I think this section of the brief is argued as well as it can be. The real shortcoming is not one that Trump’s attorneys can fix — there do not appear to be any post-2011 cases that are remotely analogous to Trump’s arguments. I’m not going to pretend that I have read all 724 cases which cite to 28 U.S.C. § 1442 after November 9, 2011 and which quote the “or relating to” language, but I couldn’t find anything helpful to Trump. The through-line I see on the post-2011 cases is that federal contractors who put asbestos in things a long time ago qualify for removal, (see e.g. Moore v. Elec. Boat Corp., 25 F.4th 30 (1st Cir. 2022)), that nursing homes that killed people during the COVID-19 pandemic do not (see e.g. Saldana v. Glenhaven Healthcare LLC, 27 F.4th 679 (9th Cir. 2022)), and that oil companies being sued about climate change do not (see e.g. Minnesota by Ellison v. Am. Petroleum Inst., 63 F.4th 703, 708 (8th Cir. 2023)).
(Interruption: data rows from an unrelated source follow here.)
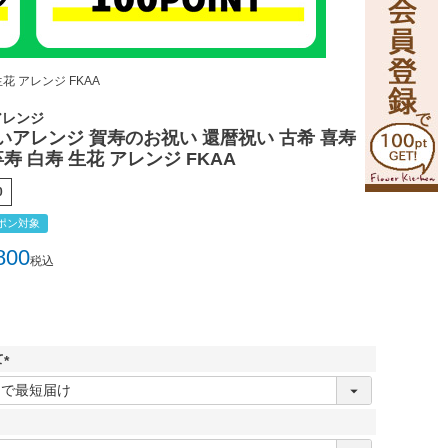
花 アレンジ FKAA
アレンジ
いアレンジ 賀寿のお祝い 還暦祝い 古希 喜寿
卒寿 白寿 生花 アレンジ FKAA
0
ポン対象
800
税込
て
(
必
須
)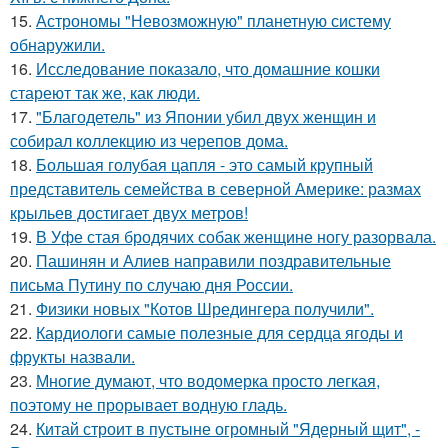
15.
Астрономы "Невозможную" планетную систему
обнаружили.
16.
Исследование показало, что домашние кошки
стареют так же, как люди.
17.
"Благодетель" из Японии убил двух женщин и
собирал коллекцию из черепов дома.
18.
Большая голубая цапля - это самый крупный
представитель семейства в северной Америке: размах
крыльев достигает двух метров!
19.
В Уфе стая бродячих собак женщине ногу разорвала.
20.
Пашинян и Алиев направили поздравительные
письма Путину по случаю дня России.
21.
Физики новых "Котов Шредингера получили".
22.
Кардиологи самые полезные для сердца ягоды и
фрукты назвали.
23.
Многие думают, что водомерка просто легкая,
поэтому не прорывает водную гладь.
24.
Китай строит в пустыне огромный "Ядерный щит", -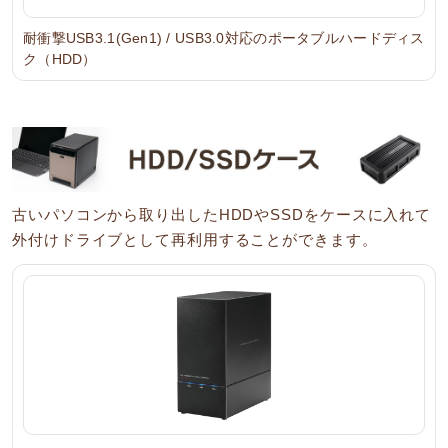
耐衝撃USB3.1(Gen1) / USB3.0対応のポータブルハードディス
ク（HDD）
古いパソコンから取り出したHDDやSSDをケースに入れて
外付けドライブとして再利用することができます。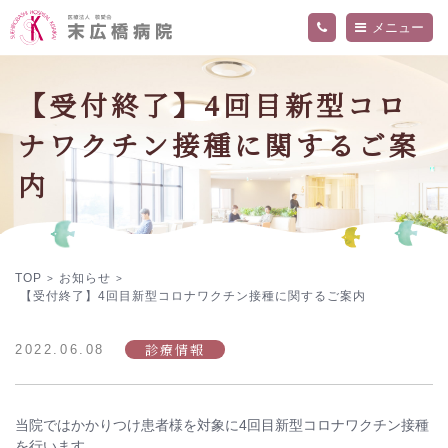
メニュー
当院について
【受付終了】4回目新型コロ
外来・入院案内
ご挨拶
ナワクチン接種に関するご案
病院概要
診療科・部門
交通アクセス
精神科外来
内
フロア案内
内科外来
お知らせ
関連施設
入院のご案内
医師
院内の活動・取り組み
看護部
採用情報
当院の医療について詳しく知りたい方へ
デイケアセンター「ねむの木」
作業療法
プライバシーポリシー
TOP
お知らせ
>
>
【受付終了】4回目新型コロナワクチン接種に関するご案内
診療情報
2022.06.08
当院ではかかりつけ患者様を対象に4回目新型コロナワクチン接種
を行います。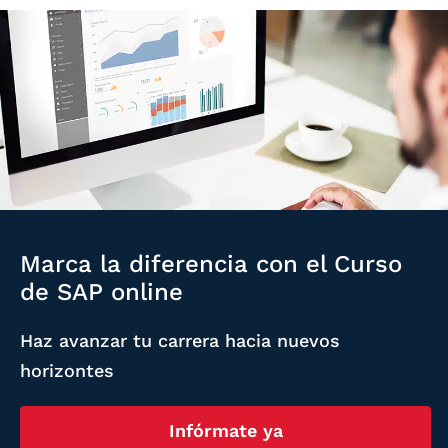
Marca la diferencia con el Curso
de SAP online
Haz avanzar tu carrera hacia nuevos
horizontes
Infórmate ya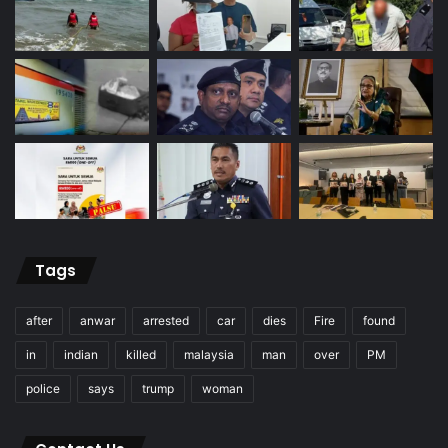
Tags
after
anwar
arrested
car
dies
Fire
found
in
indian
killed
malaysia
man
over
PM
police
says
trump
woman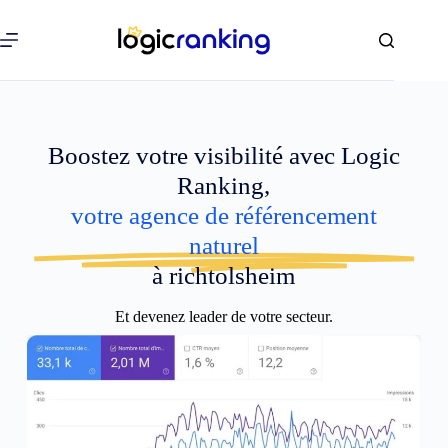
Boostez votre visibilité avec Logic
Ranking,
votre agence de référencement
naturel
à richtolsheim
Et devenez leader de votre secteur.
If I were New York, I would argue that the “or relating to” language should be interpreted to expand the scope of federal officer removal in regard to non-government actors as opposed to expanding the scope of what constitutes an act under color of office by a federal officer.
Overall, I think Trump’s response was quite good for what the attorneys had to work with.3 The problem is that the case law just isn’t on their side in regard to the color of office prong.
I think this categorization is weird because preemption is a Supremacy Clause defense too.
(1) the federal agent was performing an act which he was authorized to do by the law of the United States and (2) in performing that authorized act, the federal agent did no more than what was necessary and proper for him to do.” Whitehead v. Senkowski, 943 F.2d 230, 234 (2d Cir. 1991).
There is far too much bluster, but that is a common flaw in briefing.